According to Sandro Calvani, Director of UNICRI, "It is only in most recent times that we have begun to perceive that counterfeiting poses a fatal threat and that organized criminals could exploit our lack of awareness to increase their operating potential". Mr Calvani also stresses the commitment of the Institute to tackling the trafficking of counterfeit goods and implementing tools for strong and effective counteraction.
The commended report provides an overview of the different types of protection that are granted by law to the various forms through which creative work is expressed - namely Intellectual Property Rights. It also offers an in-depth analysis of the scale and underlying causes of the phenomenon, as well as an illustration of illegal supply chains and routes.
The report outlines that counterfeiting causes economic damage not only to producing companies, but also other parties, including national governments, due to the loss in fiscal revenues.
Further negative aspects include the affect on the labour market, and the risks posed to health of consumers. It is estimated that counterfeiting causes the loss of 100,000 jobs every year in the European Union, with direct negative repercussions on the quality of goods.

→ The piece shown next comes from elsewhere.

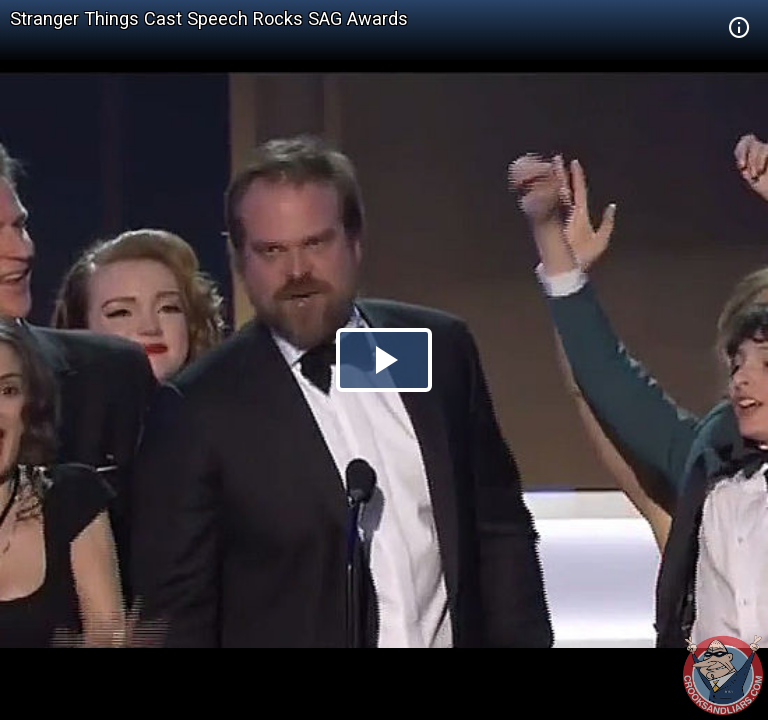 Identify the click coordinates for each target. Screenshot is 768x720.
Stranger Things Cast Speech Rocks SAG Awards (209, 18)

A number of practical examples are illustrated: counterfeited cell phone batteries - which may easily explode if they do not contain adequate internal mechanism preventing them from overloading; counterfeit food and beverages - whose consumption has been deadly in a variety of cases; and the unauthorized replication of spare parts for automobiles and aircrafts, which threatens public safety. Even the toy industry is not immune, and this jeopardizes our children's security.
Counterfeit medicines are also undeniably a point of special concern, with their wide availability on the global market, which have drastic implications for global supply chains and the health of consumers.
Finally, the link between counterfeiting and organized crime is investigated, supported by accurate data on customs seizures as well as practical examples of criminal organizations involved in the counterfeiting market.